Abstract

ABSTRACT Brown rice and whole grains are vital nutrient sources for humans; however, they usually require a long cooking period and are difficult to cook uniformly. This study investigated electrical conductivities of brown rice (KDML 105, Riceberry, and red cargo rice) and whole grains (lotus seed, red kidney bean, and Job’s tear) under various conditions. Furthermore, ohmic heating was applied in cooking the mixtures of brown rice and whole grains and the results were compared with conventional heating.
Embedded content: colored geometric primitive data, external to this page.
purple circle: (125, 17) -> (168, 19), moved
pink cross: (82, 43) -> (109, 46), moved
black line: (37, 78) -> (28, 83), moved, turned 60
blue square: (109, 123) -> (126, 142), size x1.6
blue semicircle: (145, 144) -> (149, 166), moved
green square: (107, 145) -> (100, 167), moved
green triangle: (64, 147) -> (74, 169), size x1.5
The key objective was to apply ohmic heating in cooking the mixtures of brown rice and whole grains to improve the retention of nutrients in cooked products and to improve process efficiency. It appeared that electrical conductivities of all samples were sufficiently high for applying ohmic heating. Electrical conductivities of lotus seed mixed with water were between 0.061 and 0.402 S/m at 30–100°C that were higher than red kidney bean (0.016–0.256 S/m) and Job’s tears (0.018–0.148 S/m). Brown rice of Riceberry variety had the highest electrical conductivities (0.067–0.204 S/m) followed by red cargo rice (0.067–0.173 S/m) and KDML 105 (0.048–0.130 S/m). Sample mixtures cooked using ohmic method had significantly higher antioxidant activities and the calcium, phosphorus, and potassium contents than those cooked using conventional method. Precooking steps for lotus seed, red kidney bean, and Job’s tears were needed with the conventional cooking approach; however, these were unnecessary with ohmic cooking. Ohmic cooking apparatus in this study consumed approximately 2% more energy than electric rice cooker.